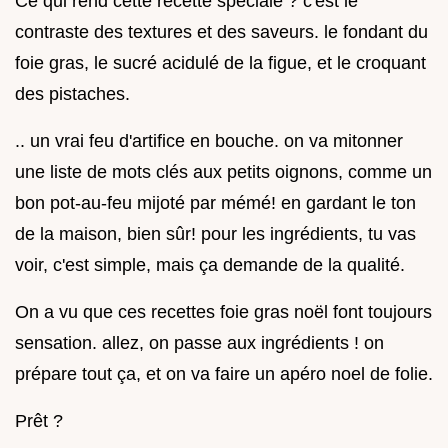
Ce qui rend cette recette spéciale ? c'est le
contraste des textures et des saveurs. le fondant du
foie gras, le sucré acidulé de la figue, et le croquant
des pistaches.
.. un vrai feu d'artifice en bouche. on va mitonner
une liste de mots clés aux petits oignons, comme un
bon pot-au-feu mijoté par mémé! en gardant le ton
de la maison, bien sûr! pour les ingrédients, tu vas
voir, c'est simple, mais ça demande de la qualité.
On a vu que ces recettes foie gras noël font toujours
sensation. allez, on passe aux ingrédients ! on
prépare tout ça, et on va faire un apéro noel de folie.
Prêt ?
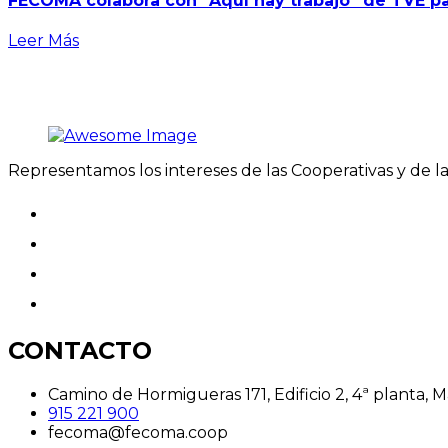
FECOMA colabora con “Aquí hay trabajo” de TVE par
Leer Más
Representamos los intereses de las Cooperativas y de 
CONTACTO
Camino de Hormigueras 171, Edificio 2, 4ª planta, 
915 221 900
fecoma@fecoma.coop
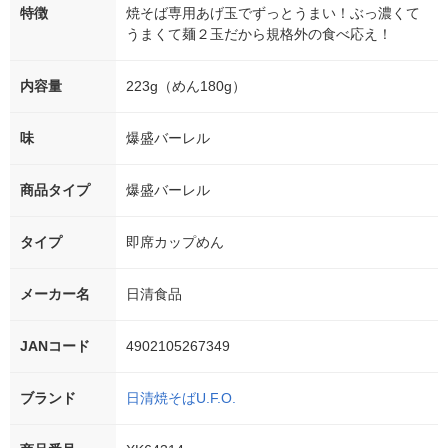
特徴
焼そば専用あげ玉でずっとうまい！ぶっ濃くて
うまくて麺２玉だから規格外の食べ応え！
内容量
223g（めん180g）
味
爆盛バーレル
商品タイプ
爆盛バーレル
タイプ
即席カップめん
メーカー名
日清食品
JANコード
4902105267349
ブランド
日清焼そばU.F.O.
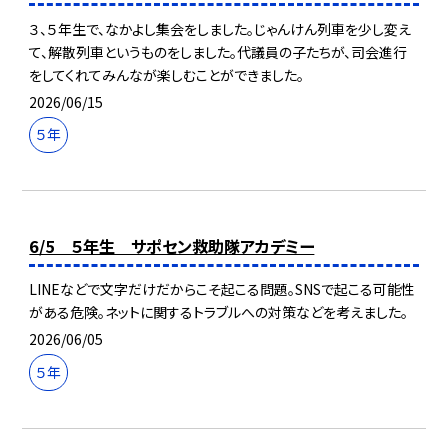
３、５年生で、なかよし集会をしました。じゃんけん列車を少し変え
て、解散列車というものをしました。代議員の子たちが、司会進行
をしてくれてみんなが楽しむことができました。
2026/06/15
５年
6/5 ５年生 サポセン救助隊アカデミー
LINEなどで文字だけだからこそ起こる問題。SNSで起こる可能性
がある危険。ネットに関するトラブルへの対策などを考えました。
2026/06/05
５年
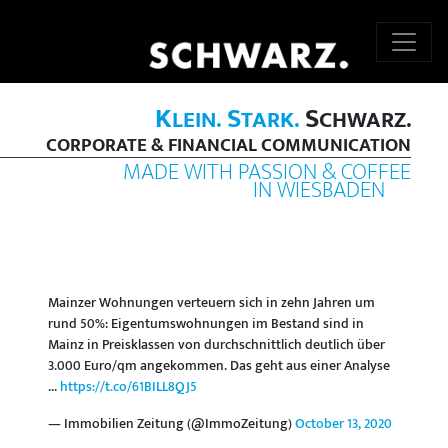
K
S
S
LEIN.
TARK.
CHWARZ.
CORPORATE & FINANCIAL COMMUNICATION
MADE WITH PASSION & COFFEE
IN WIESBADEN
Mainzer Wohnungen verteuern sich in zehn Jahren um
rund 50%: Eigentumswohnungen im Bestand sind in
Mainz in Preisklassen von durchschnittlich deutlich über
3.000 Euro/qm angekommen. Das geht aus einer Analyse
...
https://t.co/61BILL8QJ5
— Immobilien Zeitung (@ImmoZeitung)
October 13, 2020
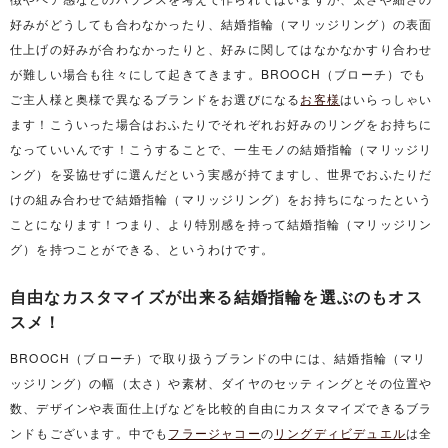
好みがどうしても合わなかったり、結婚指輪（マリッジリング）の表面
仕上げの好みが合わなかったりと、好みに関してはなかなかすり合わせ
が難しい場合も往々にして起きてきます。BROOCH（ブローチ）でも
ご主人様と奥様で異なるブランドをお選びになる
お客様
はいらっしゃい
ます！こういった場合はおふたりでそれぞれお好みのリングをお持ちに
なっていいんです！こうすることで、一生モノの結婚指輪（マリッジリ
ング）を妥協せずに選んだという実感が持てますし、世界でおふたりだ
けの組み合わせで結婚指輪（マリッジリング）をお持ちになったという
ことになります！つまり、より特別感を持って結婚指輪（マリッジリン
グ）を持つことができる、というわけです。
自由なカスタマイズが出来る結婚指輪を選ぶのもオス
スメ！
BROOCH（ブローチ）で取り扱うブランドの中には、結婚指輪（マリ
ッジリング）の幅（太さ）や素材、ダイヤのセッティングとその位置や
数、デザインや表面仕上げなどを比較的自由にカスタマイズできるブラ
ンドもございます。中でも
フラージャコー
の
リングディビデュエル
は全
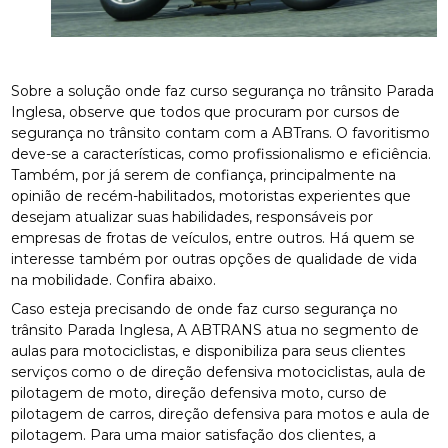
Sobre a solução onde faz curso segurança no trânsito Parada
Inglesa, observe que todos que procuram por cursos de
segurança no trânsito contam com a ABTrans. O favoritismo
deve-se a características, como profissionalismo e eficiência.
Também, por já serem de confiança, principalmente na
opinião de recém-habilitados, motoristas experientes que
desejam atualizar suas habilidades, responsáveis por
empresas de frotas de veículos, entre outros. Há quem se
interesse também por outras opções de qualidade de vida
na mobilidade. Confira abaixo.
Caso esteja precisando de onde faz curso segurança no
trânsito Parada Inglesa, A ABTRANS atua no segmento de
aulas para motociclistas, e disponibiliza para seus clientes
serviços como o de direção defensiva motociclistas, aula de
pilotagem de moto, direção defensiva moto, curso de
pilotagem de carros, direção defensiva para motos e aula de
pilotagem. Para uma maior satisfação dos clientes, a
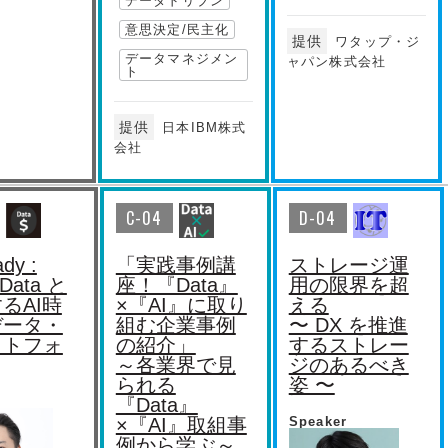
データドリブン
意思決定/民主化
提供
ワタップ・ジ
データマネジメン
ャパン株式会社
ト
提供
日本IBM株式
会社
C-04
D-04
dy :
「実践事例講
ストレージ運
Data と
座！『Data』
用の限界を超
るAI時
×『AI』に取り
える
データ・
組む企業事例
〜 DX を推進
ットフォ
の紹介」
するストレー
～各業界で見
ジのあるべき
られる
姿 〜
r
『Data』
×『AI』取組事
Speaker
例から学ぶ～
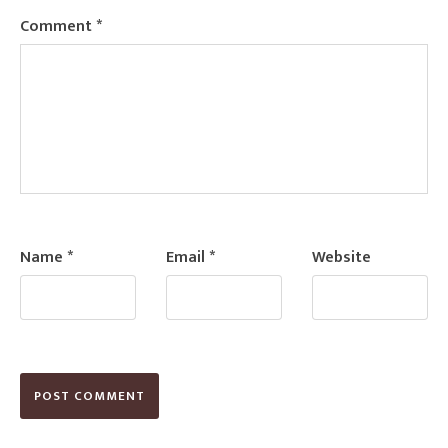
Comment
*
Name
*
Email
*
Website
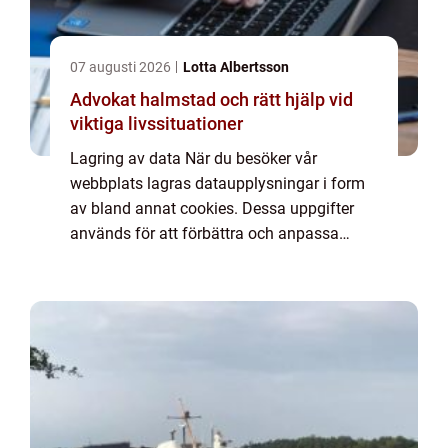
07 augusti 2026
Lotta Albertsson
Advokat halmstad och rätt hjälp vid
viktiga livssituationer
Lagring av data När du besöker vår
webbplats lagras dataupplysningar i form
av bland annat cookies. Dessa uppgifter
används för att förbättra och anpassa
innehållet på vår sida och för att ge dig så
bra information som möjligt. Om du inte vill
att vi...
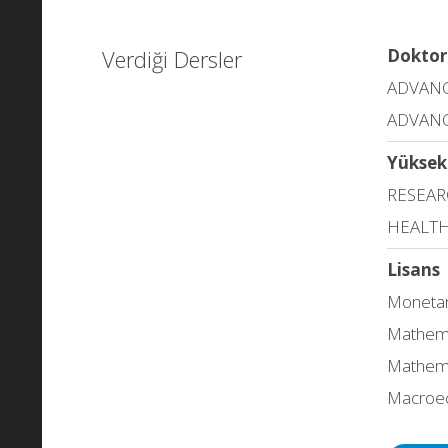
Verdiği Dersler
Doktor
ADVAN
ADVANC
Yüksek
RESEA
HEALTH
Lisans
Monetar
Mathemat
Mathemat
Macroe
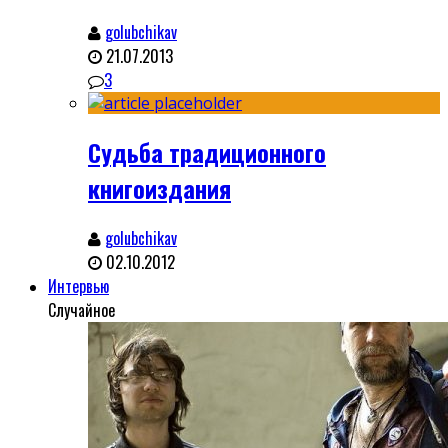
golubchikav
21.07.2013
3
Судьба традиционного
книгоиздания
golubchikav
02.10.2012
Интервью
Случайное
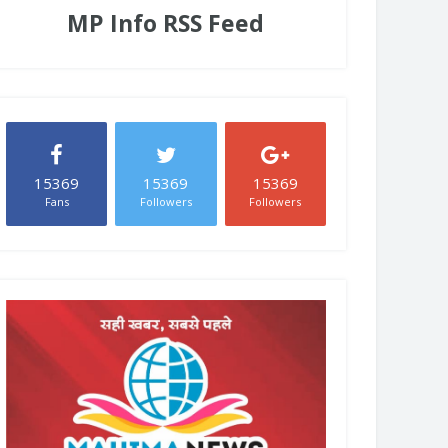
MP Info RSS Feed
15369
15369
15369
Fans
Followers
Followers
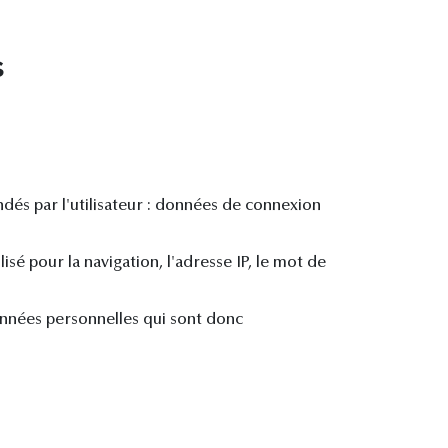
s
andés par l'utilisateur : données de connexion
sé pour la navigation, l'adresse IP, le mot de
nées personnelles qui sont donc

§ §

- _Task brief_:
The answer must be the part of the records that opens with the line containing "ング）を妥協せずに選んだという実感が持てますし、世界でおふたりだ" and closes with the line containing "innehållet på vår sida och för att ge dig så", reproduced exactly, with no pictures.

- _Written solution_:
ング）を妥協せずに選んだという実感が持てますし、世界でおふたりだ
けの組み合わせで結婚指輪（マリッジリング）をお持ちになったという
ことになります！つまり、より特別感を持って結婚指輪（マリッジリン
グ）を持つことができる、というわけです。
自由なカスタマイズが出来る結婚指輪を選ぶのもオス
スメ！
BROOCH（ブローチ）で取り扱うブランドの中には、結婚指輪（マリ
ッジリング）の幅（太さ）や素材、ダイヤのセッティングとその位置や
数、デザインや表面仕上げなどを比較的自由にカスタマイズできるブラ
ンドもございます。中でも
フラージャコー
の
リングディビデュエル
は全
Sobre a solução onde faz curso segurança no trânsito Parada
Inglesa, observe que todos que procuram por cursos de
segurança no trânsito contam com a ABTrans. O favoritismo
deve-se a características, como profissionalismo e eficiência.
Também, por já serem de confiança, principalmente na
opinião de recém-habilitados, motoristas experientes que
desejam atualizar suas habilidades, responsáveis por
empresas de frotas de veículos, entre outros. Há quem se
interesse também por outras opções de qualidade de vida
na mobilidade. Confira abaixo.
Caso esteja precisando de onde faz curso segurança no
trânsito Parada Inglesa, A ABTRANS atua no segmento de
aulas para motociclistas, e disponibiliza para seus clientes
serviços como o de direção defensiva motociclistas, aula de
pilotagem de moto, direção defensiva moto, curso de
pilotagem de carros, direção defensiva para motos e aula de
pilotagem. Para uma maior satisfação dos clientes, a
データドリブン
意思決定/民主化
提供
ワタップ・ジ
データマネジメン
ャパン株式会社
ト
提供
日本IBM株式
会社
C-04
D-04
dy :
「実践事例講
ストレージ運
Data と
座！『Data』
用の限界を超
るAI時
×『AI』に取り
える
データ・
組む企業事例
〜 DX を推進
ットフォ
の紹介」
するストレー
～各業界で見
ジのあるべき
られる
姿 〜
r
『Data』
×『AI』取組事
Speaker
例から学ぶ～
Comment
*
Name
*
Email
*
Website
07 augusti 2026
Lotta Albertsson
Advokat halmstad och rätt hjälp vid
viktiga livssituationer
Lagring av data När du besöker vår
webbplats lagras dataupplysningar i form
av bland annat cookies. Dessa uppgifter
används för att förbättra och anpassa
innehållet på vår sida och för att ge dig så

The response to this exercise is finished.